_TASK STATEMENT_. Make an exact copy of the records, leaving out the images.

---

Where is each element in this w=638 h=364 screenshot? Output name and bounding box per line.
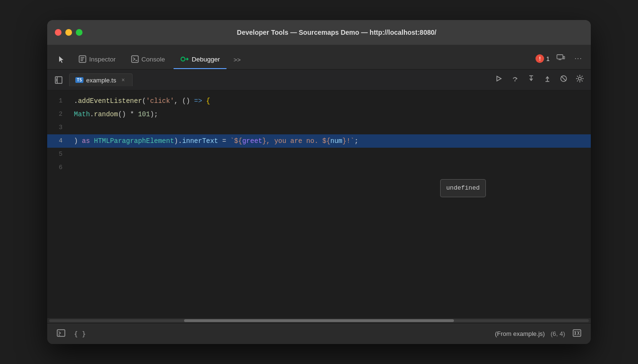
code-line-3: 3	[47, 121, 591, 134]
error-count: 1	[546, 55, 549, 62]
responsive-design-button[interactable]	[554, 52, 568, 65]
devtools-window: Developer Tools — Sourcemaps Demo — http…	[47, 20, 591, 344]
source-map-button[interactable]	[571, 327, 583, 341]
console-icon	[131, 55, 139, 63]
close-button[interactable]	[55, 29, 62, 36]
ts-badge: TS	[75, 77, 83, 83]
pointer-icon	[57, 55, 66, 64]
cursor-position: (6, 4)	[551, 330, 565, 337]
code-editor[interactable]: 1 .addEventListener('click', () => { 2 M…	[47, 91, 591, 318]
step-out-icon	[543, 74, 552, 83]
line-number-1: 1	[47, 94, 70, 108]
main-toolbar: Inspector Console Debugger >>	[47, 45, 591, 70]
debugger-icon	[180, 56, 189, 62]
svg-point-7	[578, 77, 581, 80]
status-right: (From example.js) (6, 4)	[495, 327, 583, 341]
pointer-tool-button[interactable]	[53, 50, 70, 69]
debugger-settings-button[interactable]	[573, 72, 587, 87]
more-options-button[interactable]: ···	[572, 52, 585, 65]
svg-rect-3	[557, 55, 563, 59]
svg-rect-4	[563, 56, 565, 59]
format-button[interactable]: { }	[72, 328, 88, 340]
console-tab[interactable]: Console	[124, 50, 172, 69]
pretty-print-button[interactable]	[55, 327, 67, 341]
resume-icon	[494, 74, 503, 83]
line-content-2: Math.random() * 101);	[70, 108, 158, 121]
source-map-icon	[573, 329, 581, 337]
line-number-3: 3	[47, 121, 70, 134]
more-options-icon: ···	[575, 54, 582, 62]
more-tabs-icon: >>	[234, 56, 241, 63]
step-over-button[interactable]	[508, 72, 522, 87]
inspector-icon	[79, 55, 86, 63]
svg-rect-5	[55, 77, 62, 83]
toolbar-right: ! 1 ···	[535, 52, 585, 69]
deactivate-breakpoints-button[interactable]	[556, 72, 571, 87]
horizontal-scrollbar[interactable]	[47, 318, 591, 323]
inspector-tab-label: Inspector	[89, 56, 116, 63]
status-bar: { } (From example.js) (6, 4)	[47, 323, 591, 344]
scrollbar-thumb[interactable]	[184, 319, 454, 322]
line-number-4: 4	[47, 134, 70, 148]
line-content-1: .addEventListener('click', () => {	[70, 94, 210, 108]
code-line-6: 6	[47, 161, 591, 174]
maximize-button[interactable]	[76, 29, 82, 36]
console-tab-label: Console	[142, 56, 165, 63]
tooltip-undefined: undefined	[440, 179, 486, 197]
sources-panel-button[interactable]	[51, 74, 66, 86]
step-into-icon	[527, 74, 535, 83]
error-badge: ! 1	[535, 54, 549, 63]
editor-area: 1 .addEventListener('click', () => { 2 M…	[47, 91, 591, 323]
minimize-button[interactable]	[65, 29, 72, 36]
line-number-2: 2	[47, 108, 70, 121]
line-number-6: 6	[47, 161, 70, 174]
file-name: example.ts	[86, 77, 116, 84]
debug-controls	[492, 72, 587, 87]
line-number-5: 5	[47, 148, 70, 161]
file-tab[interactable]: TS example.ts ×	[69, 73, 133, 86]
error-icon: !	[535, 54, 544, 63]
traffic-lights	[55, 29, 82, 36]
pretty-print-icon	[57, 329, 65, 337]
status-left: { }	[55, 327, 88, 341]
code-line-5: 5	[47, 148, 591, 161]
sub-toolbar: TS example.ts ×	[47, 70, 591, 91]
close-file-tab-button[interactable]: ×	[120, 76, 126, 84]
responsive-icon	[556, 54, 565, 61]
window-title: Developer Tools — Sourcemaps Demo — http…	[90, 29, 583, 36]
debugger-tab[interactable]: Debugger	[174, 50, 226, 69]
code-line-4: 4 ) as HTMLParagraphElement).innerText =…	[47, 134, 591, 148]
step-out-button[interactable]	[540, 72, 555, 87]
sources-panel-icon	[55, 76, 62, 84]
code-line-1: 1 .addEventListener('click', () => {	[47, 94, 591, 108]
debugger-tab-label: Debugger	[192, 56, 220, 63]
source-file-label: (From example.js)	[495, 330, 545, 337]
deactivate-icon	[559, 74, 568, 83]
scrollbar-track	[49, 319, 589, 322]
resume-button[interactable]	[492, 72, 506, 87]
inspector-tab[interactable]: Inspector	[72, 50, 123, 69]
settings-icon	[576, 74, 584, 83]
more-tabs-button[interactable]: >>	[228, 50, 246, 69]
svg-rect-9	[573, 330, 581, 336]
code-line-2: 2 Math.random() * 101);	[47, 108, 591, 121]
format-braces-label: { }	[74, 330, 86, 338]
title-bar: Developer Tools — Sourcemaps Demo — http…	[47, 20, 591, 45]
step-into-button[interactable]	[524, 72, 538, 87]
step-over-icon	[511, 74, 519, 83]
svg-point-2	[181, 57, 185, 61]
line-content-4: ) as HTMLParagraphElement).innerText = `…	[70, 134, 359, 148]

---

_PROBLEM SOLUTION_.
Where is each element in this w=638 h=364 screenshot? Output name and bounding box per line.
code-line-3: 3	[47, 121, 591, 134]
error-count: 1	[546, 55, 549, 62]
responsive-design-button[interactable]	[554, 52, 568, 65]
devtools-window: Developer Tools — Sourcemaps Demo — http…	[47, 20, 591, 344]
source-map-button[interactable]	[571, 327, 583, 341]
console-icon	[131, 55, 139, 63]
close-button[interactable]	[55, 29, 62, 36]
ts-badge: TS	[75, 77, 83, 83]
pointer-icon	[57, 55, 66, 64]
cursor-position: (6, 4)	[551, 330, 565, 337]
code-editor[interactable]: 1 .addEventListener('click', () => { 2 M…	[47, 91, 591, 318]
step-out-icon	[543, 74, 552, 83]
line-number-1: 1	[47, 94, 70, 108]
main-toolbar: Inspector Console Debugger >>	[47, 45, 591, 70]
debugger-icon	[180, 56, 189, 62]
svg-point-7	[578, 77, 581, 80]
status-right: (From example.js) (6, 4)	[495, 327, 583, 341]
pointer-tool-button[interactable]	[53, 50, 70, 69]
debugger-settings-button[interactable]	[573, 72, 587, 87]
more-options-button[interactable]: ···	[572, 52, 585, 65]
svg-rect-3	[557, 55, 563, 59]
svg-rect-4	[563, 56, 565, 59]
format-button[interactable]: { }	[72, 328, 88, 340]
console-tab[interactable]: Console	[124, 50, 172, 69]
pretty-print-button[interactable]	[55, 327, 67, 341]
resume-icon	[494, 74, 503, 83]
line-content-2: Math.random() * 101);	[70, 108, 158, 121]
source-map-icon	[573, 329, 581, 337]
line-number-3: 3	[47, 121, 70, 134]
more-options-icon: ···	[575, 54, 582, 62]
more-tabs-icon: >>	[234, 56, 241, 63]
step-over-button[interactable]	[508, 72, 522, 87]
inspector-icon	[79, 55, 86, 63]
svg-rect-5	[55, 77, 62, 83]
toolbar-right: ! 1 ···	[535, 52, 585, 69]
deactivate-breakpoints-button[interactable]	[556, 72, 571, 87]
horizontal-scrollbar[interactable]	[47, 318, 591, 323]
inspector-tab-label: Inspector	[89, 56, 116, 63]
status-bar: { } (From example.js) (6, 4)	[47, 323, 591, 344]
scrollbar-thumb[interactable]	[184, 319, 454, 322]
line-number-4: 4	[47, 134, 70, 148]
line-content-1: .addEventListener('click', () => {	[70, 94, 210, 108]
code-line-6: 6	[47, 161, 591, 174]
maximize-button[interactable]	[76, 29, 82, 36]
console-tab-label: Console	[142, 56, 165, 63]
tooltip-undefined: undefined	[440, 179, 486, 197]
sources-panel-button[interactable]	[51, 74, 66, 86]
step-into-icon	[527, 74, 535, 83]
error-badge: ! 1	[535, 54, 549, 63]
editor-area: 1 .addEventListener('click', () => { 2 M…	[47, 91, 591, 323]
minimize-button[interactable]	[65, 29, 72, 36]
line-number-2: 2	[47, 108, 70, 121]
line-number-6: 6	[47, 161, 70, 174]
file-name: example.ts	[86, 77, 116, 84]
debug-controls	[492, 72, 587, 87]
line-number-5: 5	[47, 148, 70, 161]
file-tab[interactable]: TS example.ts ×	[69, 73, 133, 86]
error-icon: !	[535, 54, 544, 63]
traffic-lights	[55, 29, 82, 36]
pretty-print-icon	[57, 329, 65, 337]
status-left: { }	[55, 327, 88, 341]
code-line-5: 5	[47, 148, 591, 161]
sub-toolbar: TS example.ts ×	[47, 70, 591, 91]
close-file-tab-button[interactable]: ×	[120, 76, 126, 84]
responsive-icon	[556, 54, 565, 61]
window-title: Developer Tools — Sourcemaps Demo — http…	[90, 29, 583, 36]
debugger-tab[interactable]: Debugger	[174, 50, 226, 69]
code-line-4: 4 ) as HTMLParagraphElement).innerText =…	[47, 134, 591, 148]
step-out-button[interactable]	[540, 72, 555, 87]
sources-panel-icon	[55, 76, 62, 84]
code-line-1: 1 .addEventListener('click', () => {	[47, 94, 591, 108]
debugger-tab-label: Debugger	[192, 56, 220, 63]
source-file-label: (From example.js)	[495, 330, 545, 337]
deactivate-icon	[559, 74, 568, 83]
scrollbar-track	[49, 319, 589, 322]
resume-button[interactable]	[492, 72, 506, 87]
inspector-tab[interactable]: Inspector	[72, 50, 123, 69]
settings-icon	[576, 74, 584, 83]
more-tabs-button[interactable]: >>	[228, 50, 246, 69]
svg-rect-9	[573, 330, 581, 336]
code-line-2: 2 Math.random() * 101);	[47, 108, 591, 121]
format-braces-label: { }	[74, 330, 86, 338]
title-bar: Developer Tools — Sourcemaps Demo — http…	[47, 20, 591, 45]
step-into-button[interactable]	[524, 72, 538, 87]
step-over-icon	[511, 74, 519, 83]
svg-point-2	[181, 57, 185, 61]
line-content-4: ) as HTMLParagraphElement).innerText = `…	[70, 134, 359, 148]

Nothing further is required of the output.